From 8f0e308a4a7f13216947fe692c10d0812f221bb1 Mon Sep 17 00:00:00 2001
From: Aiden Grossman <agrossman154@yahoo.com>
Date: Mon, 25 Sep 2023 15:23:49 -0700
Subject: [PATCH 3/4] Address reviewer feedback

---
 llmfoundry/data/finetuning/tasks.py | 53 +++++++++++++----------------
 tests/test_dataloader.py            | 12 +++----
 2 files changed, 30 insertions(+), 35 deletions(-)

diff --git a/llmfoundry/data/finetuning/tasks.py b/llmfoundry/data/finetuning/tasks.py
index 0df52c6f51..0ecfdce3ce 100644
--- a/llmfoundry/data/finetuning/tasks.py
+++ b/llmfoundry/data/finetuning/tasks.py
@@ -49,27 +49,8 @@ def preprocessing_fn(example: Dict) -> Dict[str, str]:
 __all__ = ['dataset_constructor']
 
 
-def _tokenize_formatted_example(
-        example: Dict[str, Any],
-        tokenizer: PreTrainedTokenizerBase) -> Dict[str, List[int]]:
-    if ('prompt' not in example) or ('response' not in example):
-        raise KeyError(
-            'Unable to tokenize example because it has not been properly formatted. ' +\
-            '"prompt" and "response" are required keys but at least one was missing ' +\
-            f'from {example=}.'
-        )
-    if not isinstance(example['prompt'], str):
-        raise TypeError(
-            f'Unable to tokenize example because "prompt" was not a string. {example=}'
-        )
-    if not isinstance(example['response'], str):
-        raise TypeError(
-            f'Unable to tokenize example because "response" was not a string. {example=}'
-        )
-    return tokenizer(text=example['prompt'], text_target=example['response'])
-
-
-def _read_binary_tokenized_sample(sample: Dict[str, Any]):
+def _read_binary_tokenized_sample(
+        sample: Dict[str, Any]) -> Dict[str, torch.Tensor]:
     example = {
         'input_ids':
             torch.from_numpy(
@@ -82,6 +63,27 @@ def _read_binary_tokenized_sample(sample: Dict[str, Any]):
     return example
 
 
+def _tokenize_formatted_example(
+    example: Dict[str, Any], tokenizer: PreTrainedTokenizerBase
+) -> Union[Dict[str, List[int]], Dict[str, torch.Tensor]]:
+    if ('prompt' not in example) or ('response' not in example):
+        raise KeyError(
+            'Unable to tokenize example because it has not been properly formatted. ' +\
+            '"prompt" and "response" are required keys but at least one was missing ' +\
+            f'from {example=}.'
+        )
+    if isinstance(example['prompt'], str) and isinstance(
+            example['response'], str):
+        return tokenizer(text=example['prompt'],
+                         text_target=example['response'])
+    elif isinstance(example['prompt'], bytes) and isinstance(
+            example['response'], bytes):
+        return _read_binary_tokenized_sample(example)
+    else:
+        raise TypeError('Unable to process example.

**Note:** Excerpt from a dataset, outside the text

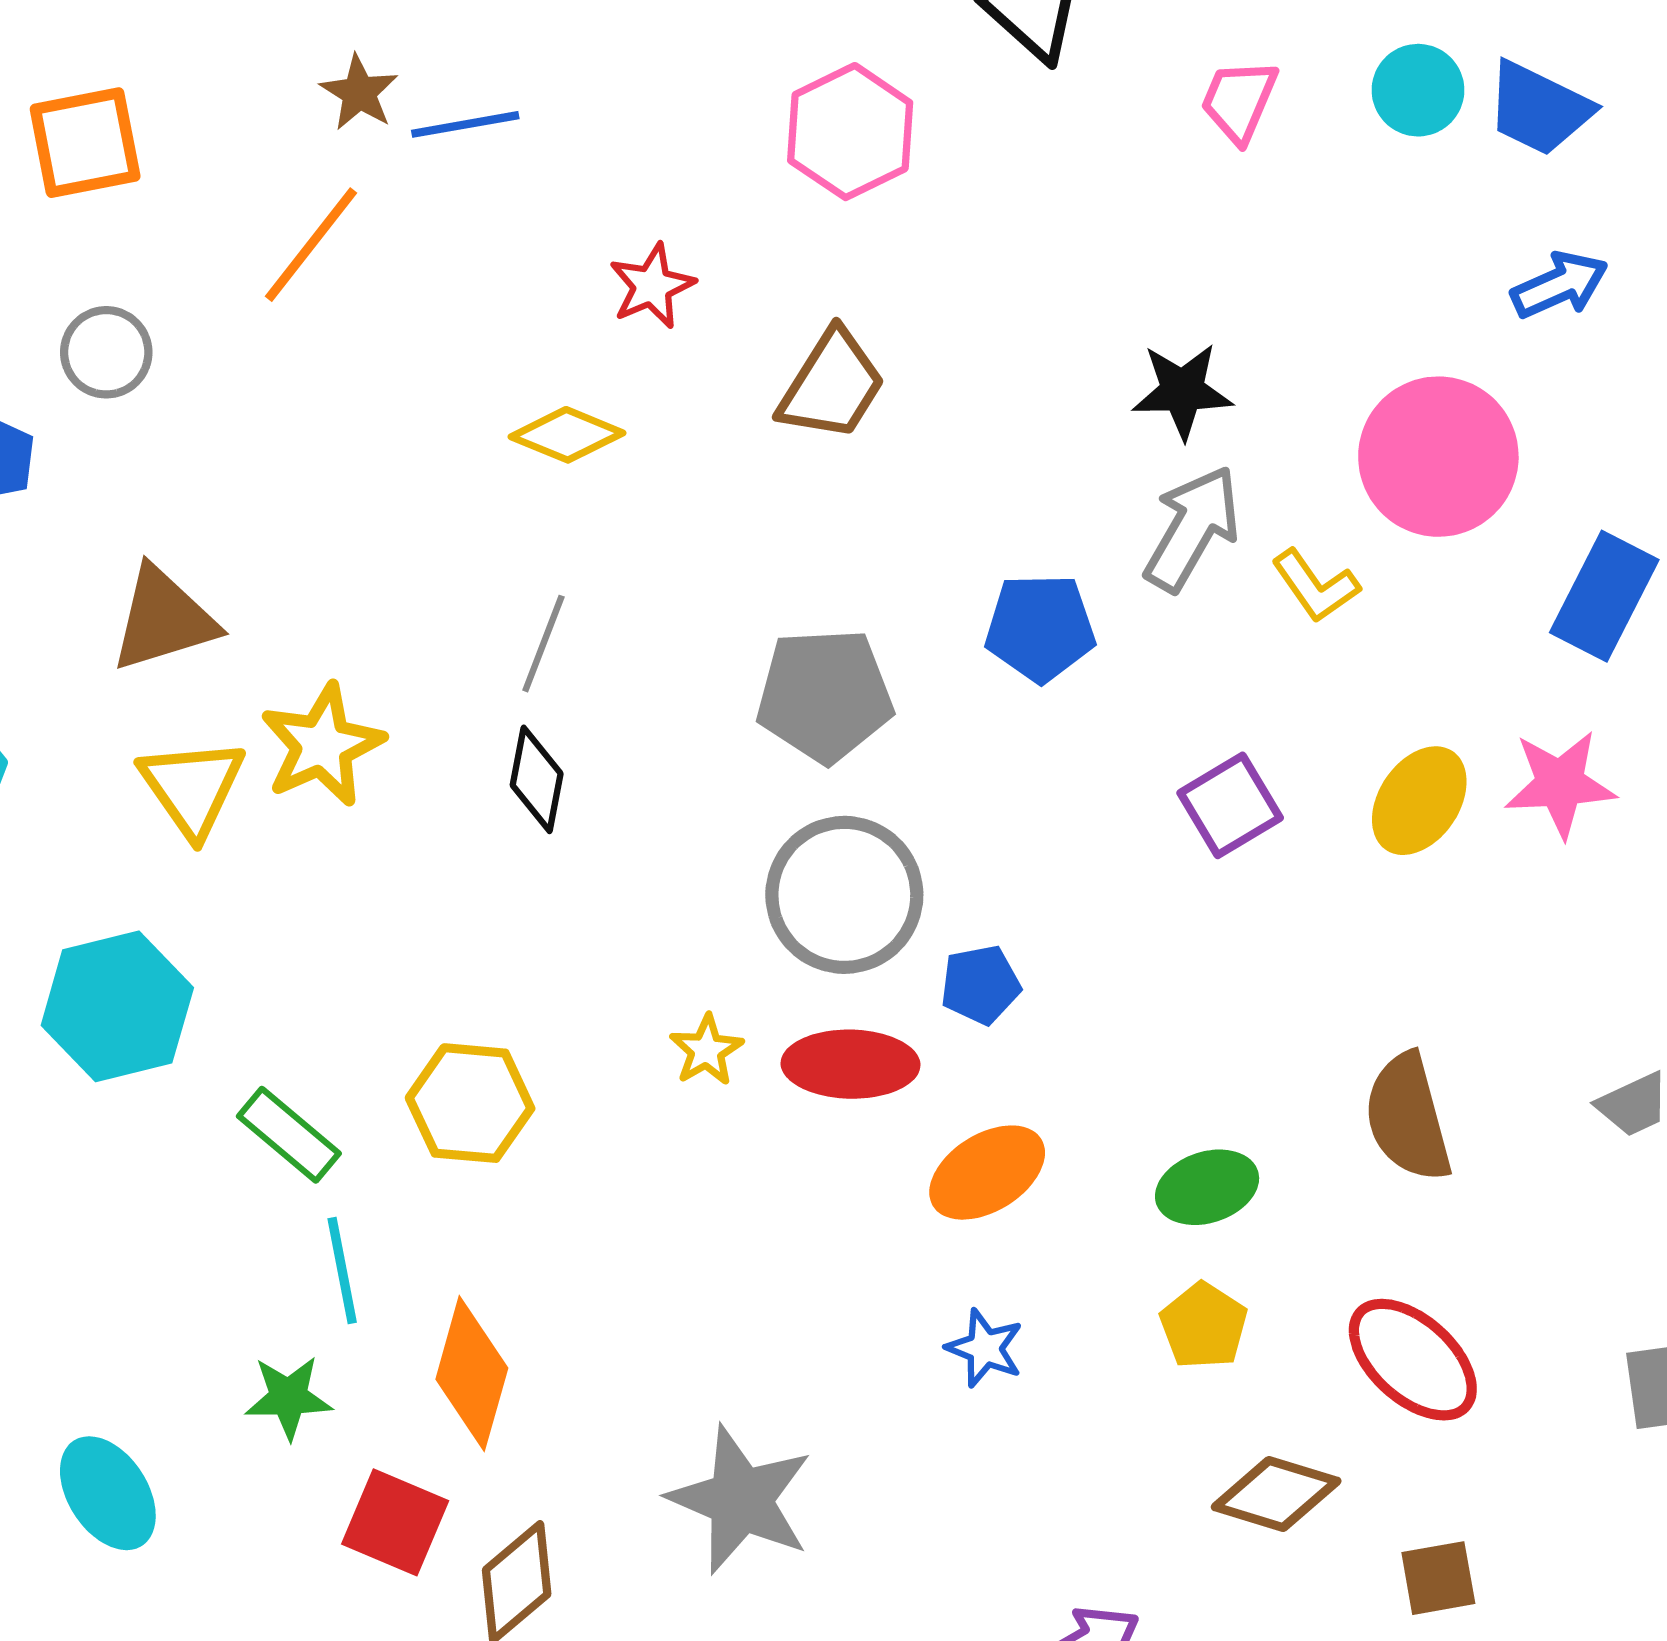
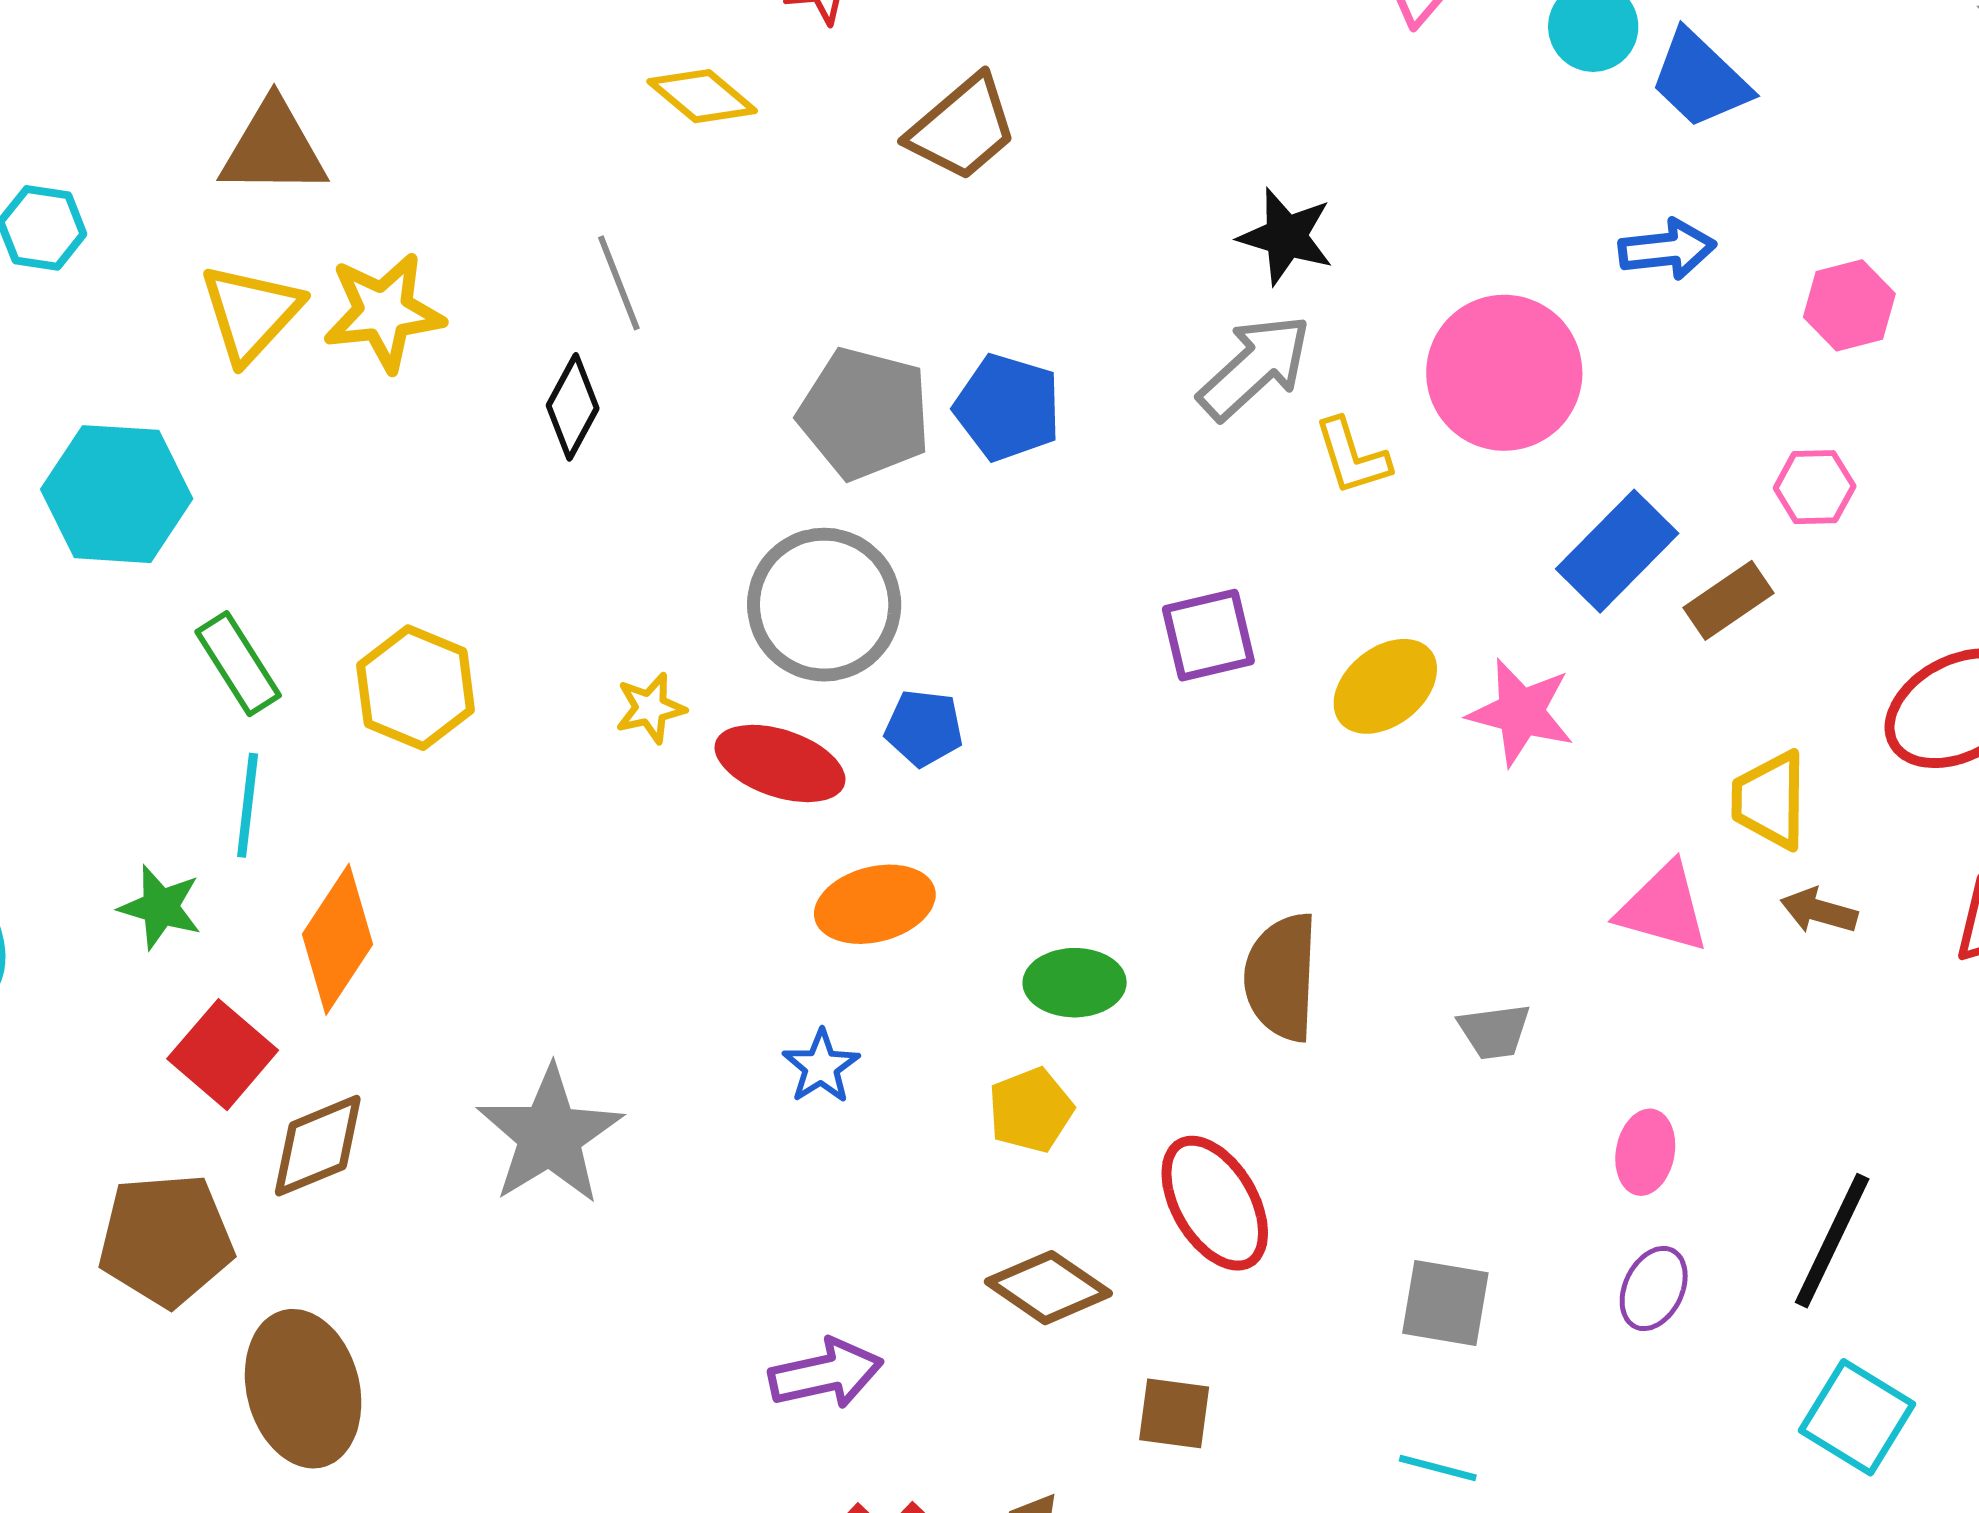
blue pentagon: (1040, 628) -> (1008, 407), moved
gray line: (543, 644) -> (619, 283), turned -60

Both "prompt" and "response" ' +\
+                        'either need to be a string or byte array')
+
+
 class StreamingFinetuningDataset(StreamingDataset):
     """Finetuning dataset with flexible tokenization using StreamingDataset.
 
@@ -200,14 +202,7 @@ def __init__(self,
     # How to process a sample
     def __getitem__(self, idx: int) -> Dict[str, Any]:
         sample = super().__getitem__(idx)
-        if 'prompt' in sample and 'response' in sample:
-            return _tokenize_formatted_example(sample, tokenizer=self.tokenizer)
-        elif 'tokens' in sample and 'labels' in sample:
-            return _read_binary_tokenized_sample(sample)
-        else:
-            raise RuntimeError(
-                'FineTurningDataset needs samples to have prompt/response columns ' +\
-                'or tokens/labels columns')
+        return _tokenize_formatted_example(sample, tokenizer=self.tokenizer)
 
 
 class DatasetConstructor:
diff --git a/tests/test_dataloader.py b/tests/test_dataloader.py
index 61f1cb8233..9844cc1431 100644
--- a/tests/test_dataloader.py
+++ b/tests/test_dataloader.py
@@ -9,9 +9,9 @@
 from argparse import Namespace
 from typing import Optional
 
+import numpy
 import pytest
 import torch
-import numpy
 from composer.utils import dist, using_torch_2
 from omegaconf import OmegaConf as om
 from streaming import MDSWriter
@@ -64,14 +64,14 @@ def build_mock_ft_streaming_dataset(data_path: str, split: str):
 
 
 def build_mock_tokenized_ft_streaming_dataset(data_path: str, split: str):
-    columns = {'tokens': 'bytes', 'labels': 'bytes'}
+    columns = {'prompt': 'bytes', 'response': 'bytes'}
 
     dataset = [{
-        'tokens': numpy.asarray([1, 2, 3, 4]).tobytes(),
-        'labels': numpy.asarray([2, 3, 4, 5]).tobytes()
+        'prompt': numpy.asarray([1, 2, 3, 4]).tobytes(),
+        'response': numpy.asarray([2, 3, 4, 5]).tobytes()
     }, {
-        'tokens': numpy.asarray([2, 3, 4, 5]).tobytes(),
-        'labels': numpy.asarray([3, 4, 5, 6]).tobytes()
+        'prompt': numpy.asarray([2, 3, 4, 5]).tobytes(),
+        'response': numpy.asarray([3, 4, 5, 6]).tobytes()
     }]
 
     output_path = os.path.join(data_path, split)

From 9cceb706493d47fe738b70b710a5e54de33ccbd0 Mon Sep 17 00:00:00 2001
From: Aiden Grossman <agrossman154@yahoo.com>
Date: Thu, 28 Sep 2023 23:38:25 -0700
Subject: [PATCH 4/4] Fix FT dataset loading after key name change, make test
 more detailed

---
 llmfoundry/data/finetuning/tasks.py |  5 ++--
 tests/test_dataloader.py            | 40 +++++++++++++++++++++++------
 2 files changed, 34 insertions(+), 11 deletions(-)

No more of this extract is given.